Le rapport se fonde sur 11 situations documentées qui témoignent des conséquences difficiles qu’entraîne l’application du droit en matière de regroupement familial, à la fois pour les migrants et pour les Suisses qui souhaitent faire venir ici leur proches étrangers. Il dénonce également une inégalité de traitement en matière de regroupement familial entre les ressortissants suisses ou étrangers au bénéfice d’un permis C et les citoyens européens. Le droit actuel favoriserait ces derniers.
Ce que dit la loi
Le regroupement familial permet aux personnes disposant de la nationalité suisse ou d’un titre de séjour de faire venir les membres de la famille auprès d’eux. D’après la Loi fédérale sur les étrangers, une personne suisse (art. 42 LEtr) ou au bénéfice d’un permis d’établissement (art. 43 LEtr) a le droit de faire venir son conjoint et ses enfants étrangers en Suisse. Elle dispose pour cela d’un délai de cinq ans à partir du moment où le lien familial est établi; ce délai est réduit à une année pour un enfant âgé entre 12 et 18 ans.

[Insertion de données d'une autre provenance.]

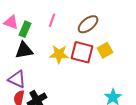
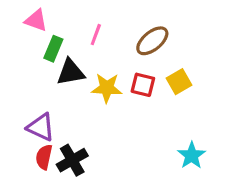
pink triangle: (11, 22) -> (36, 20), moved
black triangle: (24, 50) -> (71, 72), moved
red square: (82, 52) -> (143, 85), size x0.7

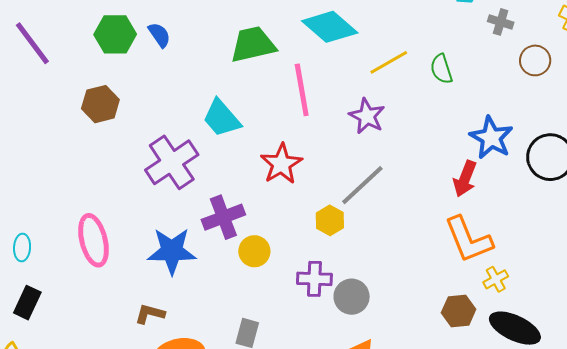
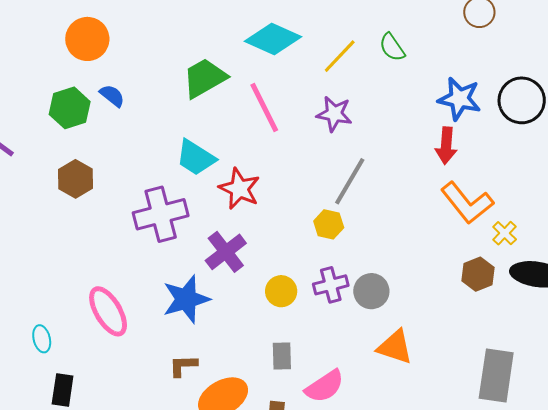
purple cross: (172, 162) -> (161, 214), turned 36
red star: (281, 164) -> (239, 189), moved
yellow circle: (254, 251) -> (281, 291), moved

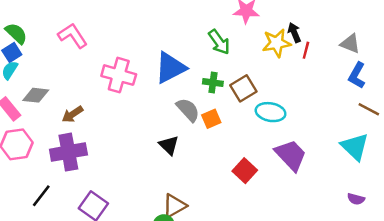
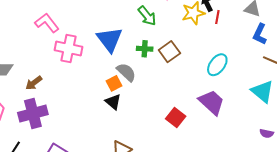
pink L-shape: (73, 36) -> (47, 23), moved
blue triangle: (170, 68) -> (110, 40), turned -36
cyan ellipse: (271, 112) -> (217, 65), moved, turned -60
orange square: (211, 119) -> (114, 83), moved

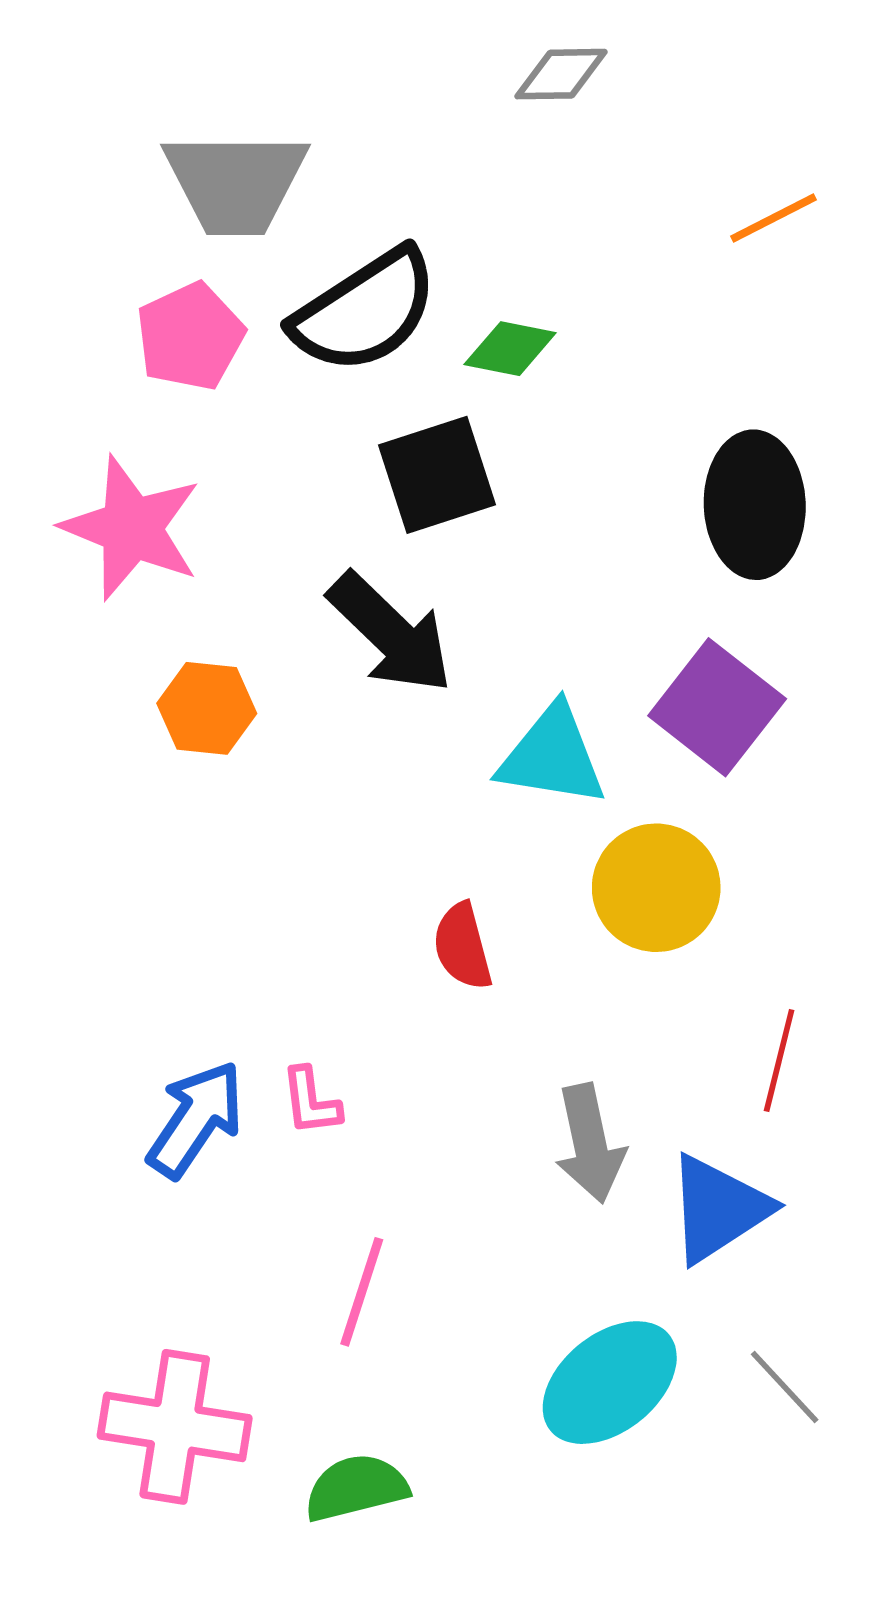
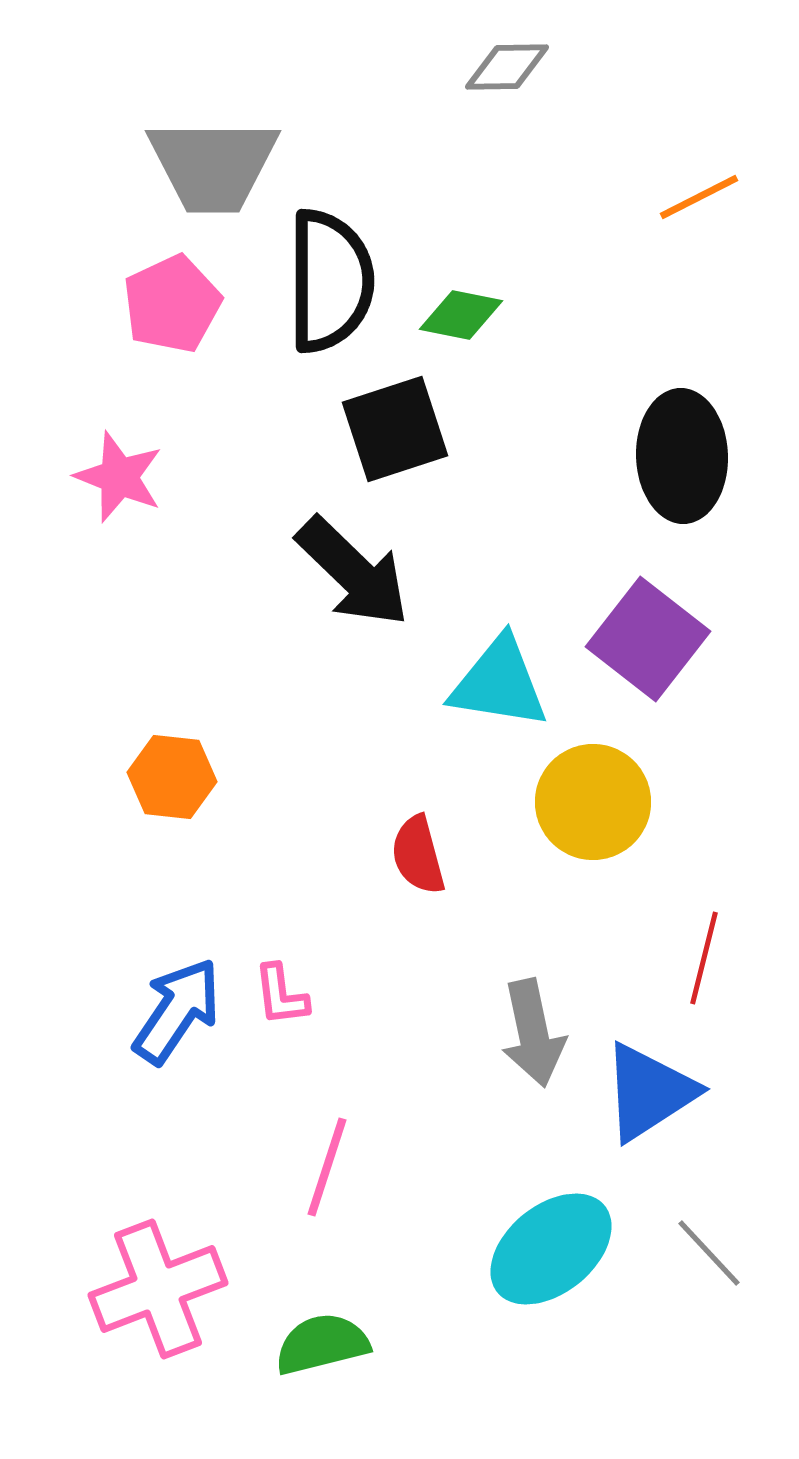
black semicircle: (365, 311) -> (330, 281), turned -57
pink star: (131, 528) -> (119, 477), size x0.7
orange hexagon: (207, 708) -> (172, 777), moved
pink cross: (175, 1427) -> (158, 1289), turned -30

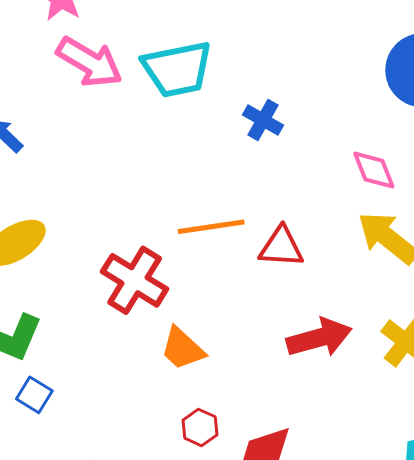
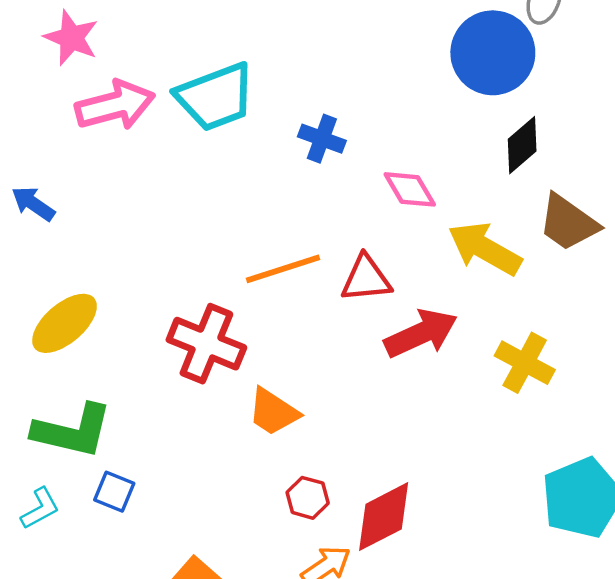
pink arrow: (89, 62) -> (115, 105), turned -36
pink diamond: (374, 170) -> (410, 189), moved
red arrow: (319, 338) -> (421, 333), moved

Discrimination envers les Suisses
Ce droit largement restreint l’est d’autant plus si on le compare aux possibilités dont disposent les citoyens européens qui résident en Suisse. Au titre de l’Accord sur la libre circulation des personnes (voir art. 3 ALCP), tout Européen travaillant en Suisse peut faire venir les membres de sa famille sans aucune limite dans le temps. Et la liste des bénéficiaires est beaucoup plus large, puisqu’elle comprend, en plus du conjoint et de ses propres enfants, les enfants de son conjoint nés d’une autre relation et ses beaux-parents (sous certaines conditions).
Face à cette discrimination, plusieurs recours ont été déposés devant le Tribunal fédéral. Si la Haute cour reconnaît que cette discrimination que subissent les Suisses dans leur propre pays est injustifiée et même contraire à la Constitution, elle avoue également son impuissance devant ce fait, car elle est tenue d’appliquer le droit fédéral (art. 190 Cst). Elle appelle de le législateur suisse à corriger cette situation. Une interpellation en ce sens déposée par Andy Tschümperlin (PS/SZ) en 2010 a malgré cela été rejetée au National en 2011.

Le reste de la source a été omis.